[Records supplied]

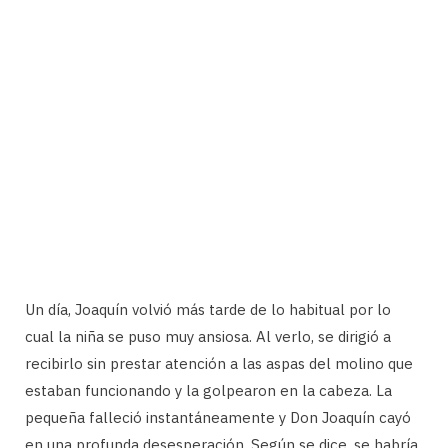
Un día, Joaquín volvió más tarde de lo habitual por lo
cual la niña se puso muy ansiosa. Al verlo, se dirigió a
recibirlo sin prestar atención a las aspas del molino que
estaban funcionando y la golpearon en la cabeza. La
pequeña falleció instantáneamente y Don Joaquín cayó
en una profunda desesperación. Según se dice, se habría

[/Records supplied]

## Task to carry out
Give back the full listing exactly, with pictures dropped.

## Task result
Un día, Joaquín volvió más tarde de lo habitual por lo
cual la niña se puso muy ansiosa. Al verlo, se dirigió a
recibirlo sin prestar atención a las aspas del molino que
estaban funcionando y la golpearon en la cabeza. La
pequeña falleció instantáneamente y Don Joaquín cayó
en una profunda desesperación. Según se dice, se habría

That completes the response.